[ABOUT THIS TASK] Below are records to repeat exactly; do not include any pictures.
TASK INPUTS below:
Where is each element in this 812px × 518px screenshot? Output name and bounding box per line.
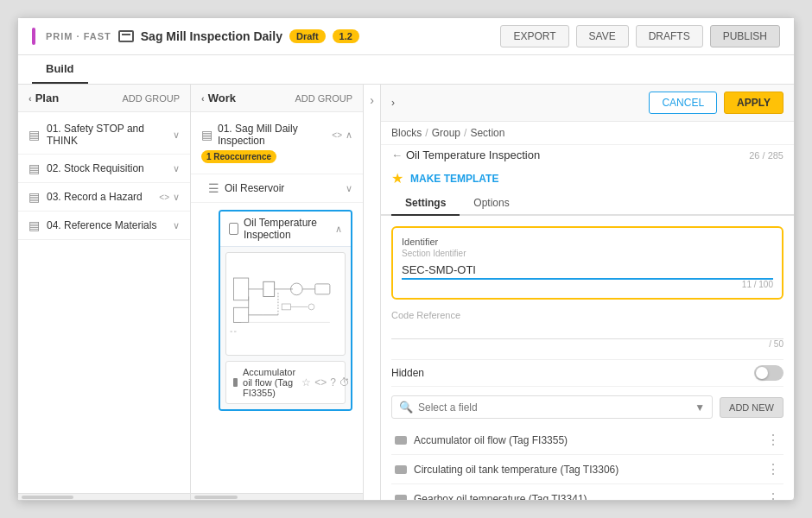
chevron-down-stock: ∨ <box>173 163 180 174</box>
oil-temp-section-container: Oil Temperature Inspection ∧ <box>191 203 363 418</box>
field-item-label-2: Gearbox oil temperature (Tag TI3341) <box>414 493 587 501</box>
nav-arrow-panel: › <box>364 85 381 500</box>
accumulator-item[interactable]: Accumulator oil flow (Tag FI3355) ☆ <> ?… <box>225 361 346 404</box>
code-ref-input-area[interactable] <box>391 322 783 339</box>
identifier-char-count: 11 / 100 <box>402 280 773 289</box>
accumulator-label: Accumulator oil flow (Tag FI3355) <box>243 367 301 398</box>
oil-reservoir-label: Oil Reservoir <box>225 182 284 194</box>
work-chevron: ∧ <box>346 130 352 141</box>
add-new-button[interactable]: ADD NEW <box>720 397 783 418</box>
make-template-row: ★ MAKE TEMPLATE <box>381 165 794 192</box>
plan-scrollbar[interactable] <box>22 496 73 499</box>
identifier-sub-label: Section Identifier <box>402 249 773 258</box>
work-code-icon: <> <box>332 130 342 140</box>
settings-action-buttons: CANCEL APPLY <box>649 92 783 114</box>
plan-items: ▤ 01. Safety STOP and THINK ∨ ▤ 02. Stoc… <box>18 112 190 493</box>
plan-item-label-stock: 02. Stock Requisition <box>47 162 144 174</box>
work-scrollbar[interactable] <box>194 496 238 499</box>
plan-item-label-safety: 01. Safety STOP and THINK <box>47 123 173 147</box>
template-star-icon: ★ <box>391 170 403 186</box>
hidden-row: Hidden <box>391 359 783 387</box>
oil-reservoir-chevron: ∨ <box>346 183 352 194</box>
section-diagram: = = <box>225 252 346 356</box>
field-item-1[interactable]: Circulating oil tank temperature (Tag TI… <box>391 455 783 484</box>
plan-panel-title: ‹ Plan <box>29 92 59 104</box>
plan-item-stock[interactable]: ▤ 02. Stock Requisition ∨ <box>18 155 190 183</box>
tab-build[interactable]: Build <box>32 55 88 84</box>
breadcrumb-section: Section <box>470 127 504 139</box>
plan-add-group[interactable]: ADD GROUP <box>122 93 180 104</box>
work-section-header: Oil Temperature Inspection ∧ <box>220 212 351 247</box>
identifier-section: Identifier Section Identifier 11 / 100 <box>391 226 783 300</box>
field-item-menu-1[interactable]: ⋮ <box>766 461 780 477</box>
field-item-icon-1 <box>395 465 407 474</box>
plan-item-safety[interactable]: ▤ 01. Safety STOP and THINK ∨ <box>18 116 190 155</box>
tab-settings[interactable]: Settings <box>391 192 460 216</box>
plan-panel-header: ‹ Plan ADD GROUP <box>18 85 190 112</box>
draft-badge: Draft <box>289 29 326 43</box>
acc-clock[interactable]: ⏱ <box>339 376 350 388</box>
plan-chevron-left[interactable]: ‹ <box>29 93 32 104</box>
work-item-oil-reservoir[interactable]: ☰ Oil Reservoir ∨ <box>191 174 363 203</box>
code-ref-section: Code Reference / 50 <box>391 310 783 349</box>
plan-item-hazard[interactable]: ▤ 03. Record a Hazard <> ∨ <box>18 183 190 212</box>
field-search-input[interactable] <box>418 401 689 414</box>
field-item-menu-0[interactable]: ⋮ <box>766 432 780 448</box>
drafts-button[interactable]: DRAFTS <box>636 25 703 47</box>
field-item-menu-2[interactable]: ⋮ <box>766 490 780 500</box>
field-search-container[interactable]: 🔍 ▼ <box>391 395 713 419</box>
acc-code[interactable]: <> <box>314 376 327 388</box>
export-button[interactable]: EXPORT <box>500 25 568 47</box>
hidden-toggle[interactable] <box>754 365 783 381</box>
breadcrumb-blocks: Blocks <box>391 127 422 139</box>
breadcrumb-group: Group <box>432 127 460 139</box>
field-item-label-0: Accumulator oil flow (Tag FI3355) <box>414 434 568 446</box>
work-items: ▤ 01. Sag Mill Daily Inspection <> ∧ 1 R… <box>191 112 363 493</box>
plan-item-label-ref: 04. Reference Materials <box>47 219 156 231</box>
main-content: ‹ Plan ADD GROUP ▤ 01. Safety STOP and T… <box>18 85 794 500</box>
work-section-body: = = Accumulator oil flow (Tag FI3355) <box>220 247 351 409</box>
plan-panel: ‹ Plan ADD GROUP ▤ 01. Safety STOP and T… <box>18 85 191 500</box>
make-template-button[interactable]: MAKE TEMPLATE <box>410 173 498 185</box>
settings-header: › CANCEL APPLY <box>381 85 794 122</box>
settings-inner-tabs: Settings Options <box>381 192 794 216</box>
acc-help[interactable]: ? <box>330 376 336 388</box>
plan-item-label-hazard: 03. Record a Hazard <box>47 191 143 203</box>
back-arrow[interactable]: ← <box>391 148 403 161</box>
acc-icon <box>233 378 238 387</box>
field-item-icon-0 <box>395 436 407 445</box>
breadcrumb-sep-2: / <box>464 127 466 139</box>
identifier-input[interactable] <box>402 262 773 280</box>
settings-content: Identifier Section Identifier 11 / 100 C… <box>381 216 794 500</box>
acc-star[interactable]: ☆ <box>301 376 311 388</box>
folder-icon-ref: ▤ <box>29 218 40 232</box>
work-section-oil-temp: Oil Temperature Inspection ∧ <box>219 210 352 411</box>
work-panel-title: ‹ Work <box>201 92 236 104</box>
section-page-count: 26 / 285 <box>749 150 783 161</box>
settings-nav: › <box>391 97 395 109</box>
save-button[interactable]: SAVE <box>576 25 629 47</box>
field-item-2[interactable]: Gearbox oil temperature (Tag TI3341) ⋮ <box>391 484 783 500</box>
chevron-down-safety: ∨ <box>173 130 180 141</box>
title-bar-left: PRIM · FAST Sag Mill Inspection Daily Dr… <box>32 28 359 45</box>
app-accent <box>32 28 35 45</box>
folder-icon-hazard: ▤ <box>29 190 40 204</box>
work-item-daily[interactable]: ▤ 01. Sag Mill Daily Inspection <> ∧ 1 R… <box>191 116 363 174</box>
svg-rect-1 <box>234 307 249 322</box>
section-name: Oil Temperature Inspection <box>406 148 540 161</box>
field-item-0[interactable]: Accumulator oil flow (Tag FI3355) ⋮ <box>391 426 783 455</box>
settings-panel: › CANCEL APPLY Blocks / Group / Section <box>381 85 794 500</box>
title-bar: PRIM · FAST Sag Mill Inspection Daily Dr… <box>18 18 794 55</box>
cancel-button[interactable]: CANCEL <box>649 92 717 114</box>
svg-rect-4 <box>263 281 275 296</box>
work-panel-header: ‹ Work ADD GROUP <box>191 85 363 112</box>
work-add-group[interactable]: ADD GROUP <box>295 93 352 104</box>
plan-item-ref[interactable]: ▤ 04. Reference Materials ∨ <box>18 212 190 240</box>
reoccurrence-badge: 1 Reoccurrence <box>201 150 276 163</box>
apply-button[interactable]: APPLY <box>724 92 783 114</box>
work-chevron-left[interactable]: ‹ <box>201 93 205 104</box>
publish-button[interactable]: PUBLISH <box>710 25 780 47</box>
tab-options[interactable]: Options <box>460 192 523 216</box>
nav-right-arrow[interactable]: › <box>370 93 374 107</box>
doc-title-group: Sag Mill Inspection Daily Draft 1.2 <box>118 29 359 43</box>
End of TASK INPUTS.
[YOUR RESPONSE]
Where is each element in this 812px × 518px screenshot? Output name and bounding box per line.
chevron-down-stock: ∨ <box>173 163 180 174</box>
oil-temp-section-container: Oil Temperature Inspection ∧ <box>191 203 363 418</box>
field-item-label-2: Gearbox oil temperature (Tag TI3341) <box>414 493 587 501</box>
nav-arrow-panel: › <box>364 85 381 500</box>
accumulator-item[interactable]: Accumulator oil flow (Tag FI3355) ☆ <> ?… <box>225 361 346 404</box>
code-ref-input-area[interactable] <box>391 322 783 339</box>
identifier-char-count: 11 / 100 <box>402 280 773 289</box>
accumulator-label: Accumulator oil flow (Tag FI3355) <box>243 367 301 398</box>
oil-reservoir-label: Oil Reservoir <box>225 182 284 194</box>
work-chevron: ∧ <box>346 130 352 141</box>
add-new-button[interactable]: ADD NEW <box>720 397 783 418</box>
make-template-row: ★ MAKE TEMPLATE <box>381 165 794 192</box>
plan-scrollbar[interactable] <box>22 496 73 499</box>
identifier-sub-label: Section Identifier <box>402 249 773 258</box>
work-code-icon: <> <box>332 130 342 140</box>
settings-action-buttons: CANCEL APPLY <box>649 92 783 114</box>
plan-items: ▤ 01. Safety STOP and THINK ∨ ▤ 02. Stoc… <box>18 112 190 493</box>
plan-item-label-stock: 02. Stock Requisition <box>47 162 144 174</box>
work-scrollbar[interactable] <box>194 496 238 499</box>
plan-item-label-safety: 01. Safety STOP and THINK <box>47 123 173 147</box>
template-star-icon: ★ <box>391 170 403 186</box>
hidden-row: Hidden <box>391 359 783 387</box>
oil-reservoir-chevron: ∨ <box>346 183 352 194</box>
section-diagram: = = <box>225 252 346 356</box>
field-item-1[interactable]: Circulating oil tank temperature (Tag TI… <box>391 455 783 484</box>
plan-panel-title: ‹ Plan <box>29 92 59 104</box>
plan-item-stock[interactable]: ▤ 02. Stock Requisition ∨ <box>18 155 190 183</box>
tab-build[interactable]: Build <box>32 55 88 84</box>
breadcrumb-section: Section <box>470 127 504 139</box>
plan-add-group[interactable]: ADD GROUP <box>122 93 180 104</box>
work-section-header: Oil Temperature Inspection ∧ <box>220 212 351 247</box>
identifier-section: Identifier Section Identifier 11 / 100 <box>391 226 783 300</box>
field-item-menu-1[interactable]: ⋮ <box>766 461 780 477</box>
field-item-icon-1 <box>395 465 407 474</box>
plan-item-safety[interactable]: ▤ 01. Safety STOP and THINK ∨ <box>18 116 190 155</box>
tab-settings[interactable]: Settings <box>391 192 460 216</box>
plan-panel-header: ‹ Plan ADD GROUP <box>18 85 190 112</box>
draft-badge: Draft <box>289 29 326 43</box>
acc-clock[interactable]: ⏱ <box>339 376 350 388</box>
plan-chevron-left[interactable]: ‹ <box>29 93 32 104</box>
work-item-oil-reservoir[interactable]: ☰ Oil Reservoir ∨ <box>191 174 363 203</box>
code-ref-section: Code Reference / 50 <box>391 310 783 349</box>
plan-item-hazard[interactable]: ▤ 03. Record a Hazard <> ∨ <box>18 183 190 212</box>
field-search-input[interactable] <box>418 401 689 414</box>
field-item-menu-0[interactable]: ⋮ <box>766 432 780 448</box>
drafts-button[interactable]: DRAFTS <box>636 25 703 47</box>
field-item-menu-2[interactable]: ⋮ <box>766 490 780 500</box>
field-search-container[interactable]: 🔍 ▼ <box>391 395 713 419</box>
acc-code[interactable]: <> <box>314 376 327 388</box>
export-button[interactable]: EXPORT <box>500 25 568 47</box>
hidden-toggle[interactable] <box>754 365 783 381</box>
breadcrumb-blocks: Blocks <box>391 127 422 139</box>
breadcrumb-group: Group <box>432 127 460 139</box>
field-item-label-0: Accumulator oil flow (Tag FI3355) <box>414 434 568 446</box>
work-items: ▤ 01. Sag Mill Daily Inspection <> ∧ 1 R… <box>191 112 363 493</box>
plan-item-label-ref: 04. Reference Materials <box>47 219 156 231</box>
main-content: ‹ Plan ADD GROUP ▤ 01. Safety STOP and T… <box>18 85 794 500</box>
work-section-body: = = Accumulator oil flow (Tag FI3355) <box>220 247 351 409</box>
plan-panel: ‹ Plan ADD GROUP ▤ 01. Safety STOP and T… <box>18 85 191 500</box>
make-template-button[interactable]: MAKE TEMPLATE <box>410 173 498 185</box>
settings-header: › CANCEL APPLY <box>381 85 794 122</box>
settings-inner-tabs: Settings Options <box>381 192 794 216</box>
acc-help[interactable]: ? <box>330 376 336 388</box>
plan-item-label-hazard: 03. Record a Hazard <box>47 191 143 203</box>
back-arrow[interactable]: ← <box>391 148 403 161</box>
acc-icon <box>233 378 238 387</box>
field-item-icon-0 <box>395 436 407 445</box>
breadcrumb-sep-2: / <box>464 127 466 139</box>
identifier-input[interactable] <box>402 262 773 280</box>
settings-content: Identifier Section Identifier 11 / 100 C… <box>381 216 794 500</box>
acc-star[interactable]: ☆ <box>301 376 311 388</box>
folder-icon-ref: ▤ <box>29 218 40 232</box>
work-section-oil-temp: Oil Temperature Inspection ∧ <box>219 210 352 411</box>
work-panel-title: ‹ Work <box>201 92 236 104</box>
section-page-count: 26 / 285 <box>749 150 783 161</box>
settings-nav: › <box>391 97 395 109</box>
save-button[interactable]: SAVE <box>576 25 629 47</box>
field-item-2[interactable]: Gearbox oil temperature (Tag TI3341) ⋮ <box>391 484 783 500</box>
chevron-down-safety: ∨ <box>173 130 180 141</box>
title-bar-left: PRIM · FAST Sag Mill Inspection Daily Dr… <box>32 28 359 45</box>
app-accent <box>32 28 35 45</box>
folder-icon-hazard: ▤ <box>29 190 40 204</box>
work-item-daily[interactable]: ▤ 01. Sag Mill Daily Inspection <> ∧ 1 R… <box>191 116 363 174</box>
svg-rect-1 <box>234 307 249 322</box>
section-name: Oil Temperature Inspection <box>406 148 540 161</box>
field-item-0[interactable]: Accumulator oil flow (Tag FI3355) ⋮ <box>391 426 783 455</box>
settings-panel: › CANCEL APPLY Blocks / Group / Section <box>381 85 794 500</box>
title-bar: PRIM · FAST Sag Mill Inspection Daily Dr… <box>18 18 794 55</box>
cancel-button[interactable]: CANCEL <box>649 92 717 114</box>
svg-rect-4 <box>263 281 275 296</box>
work-panel-header: ‹ Work ADD GROUP <box>191 85 363 112</box>
work-add-group[interactable]: ADD GROUP <box>295 93 352 104</box>
plan-item-ref[interactable]: ▤ 04. Reference Materials ∨ <box>18 212 190 240</box>
reoccurrence-badge: 1 Reoccurrence <box>201 150 276 163</box>
apply-button[interactable]: APPLY <box>724 92 783 114</box>
work-chevron-left[interactable]: ‹ <box>201 93 205 104</box>
publish-button[interactable]: PUBLISH <box>710 25 780 47</box>
tab-options[interactable]: Options <box>460 192 523 216</box>
nav-right-arrow[interactable]: › <box>370 93 374 107</box>
doc-title-group: Sag Mill Inspection Daily Draft 1.2 <box>118 29 359 43</box>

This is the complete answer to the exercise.